Он помнил её зелёную обложку и мелкий серебристый орнамент вокруг призабытого названия, только не знал ни о чём эта книга, ни кто её написал, ни, тем более, как она оказалась в фанерной коробке на дощатом полу. Будущий диктатор так и не нашёл времени её прочесть, хотя, впрочем, он по-своему любил книги, прежде всего за стройность их буквенных рядов, строгий порядок построения страниц и за неукоснительное соблюдение предписанных свыше правил синтаксиса и орфографии.

Шествующие правильными колоннами буквы ему нравились даже больше, нежели сменяющие друг друга праздничные людские колонны. В буквенных рядах он ощущал больше преданности и силы и полагал, что они имеют куда как более значительный потенциал служения. Одного лишь опасался думающий диктатор. А вдруг вся эта неодолимая мощь из гласных и согласных обернётся против него и будет противопоставлена его власти, ведь он так и не удосужился заручиться её расположением и лояльностью.

Ему, действительно, некогда было читать. Путь диктатора к сегодняшнему триумфу был непрост, рискован и непредсказуем и никоим образом не соответствовал тому порядку и предписанным свыше законам, соблюдения которых он жёстко требовал от подвластного ему народа.

А народ его, хоть и вышагивал внизу тёмными шеренгами, но всё равно уступал в строгости построений буквенным рядам.

«Отчего они такие разные, – думал диктатор, – должен же быть какой-то частный порядок, подобный правилам синтаксиса и орфографии, который возможно было бы употребить для приведения разрозненной толпы к общему, тотальному порядку?
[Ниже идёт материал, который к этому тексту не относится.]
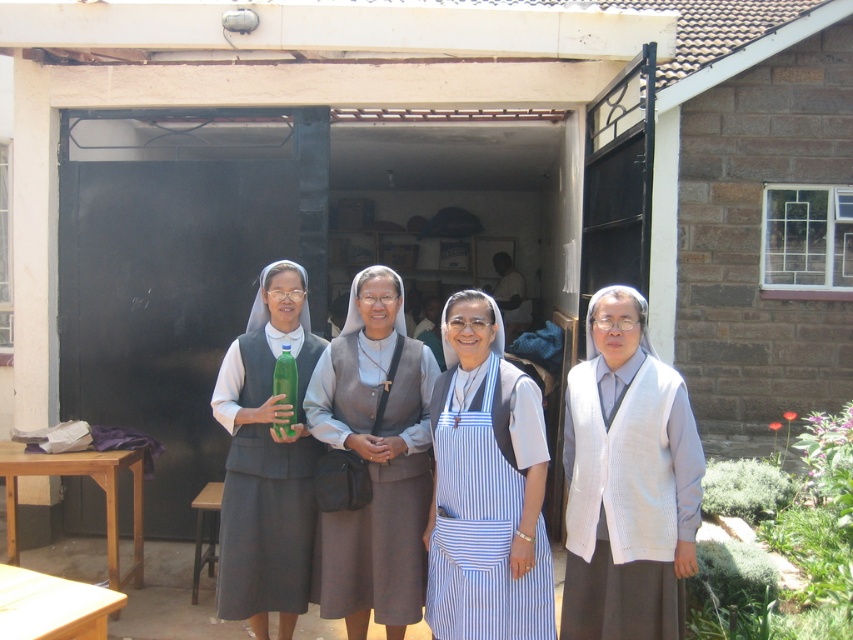 You are a photographer standing 5 meters away from the blue striped apron at center. You want to take a closeup shot of it. Is the apron within your camera range if your camera can focus up to 4 meters?

The blue striped apron at center is 3.70 meters away from the camera. Since the camera can focus up to 4 meters, the apron is within the camera range and can be captured in focus.

You are a photographer trying to capture a group photo of the four nuns. You notice the white knitted vest at center and the matte gray dress at center. Which one is located to the right of the other?

The white knitted vest at center is positioned on the right side of matte gray dress at center.

You are a photographer trying to capture a photo of the group. You notice the blue striped apron at center and the brown fabric dress at center. Which one should you adjust to ensure both are fully visible in the frame?

The blue striped apron at center is above the brown fabric dress at center, so adjusting the camera angle slightly downward might help ensure both are visible without one blocking the other.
А то здесь всякий норовит сбить строй, взять не ту ногу или чем-нибудь отвлечься, тем самым разорвав согласное движение! Чего только стоит вот этот, седой, в конце колонны!» Взгляд диктатора впился в пожилого демонстранта, и это созерцание не принесло триумфатору никакой радости. Более того, седой человек, с лукавой улыбкой машущий диктатору полусогнутой ладонью, рисковал испортить праздник не хуже навязчивого воспоминания.

«Дерзкий старик»! – негодовал диктатор, хотя не было ничего дерзкого в старческой фигуре, сутулой и неторопливой.

А дерзость могла разве что заключаться в том, что оба они думали об одном и том же, поскольку старик зачем-то вспомнил про свою, написанную ещё в юности, книгу с замысловатым названием, которое отчего-то напрочь позабыл диктатор. Там, под зелёной обложкой, украшенной мелким серебристым орнаментом было написано, что не может быть никакого порядка в стране, где не читают книг, и не может быть в такой стране ни частного порядка, ни порядка общего, ни внутреннего, ни внешнего.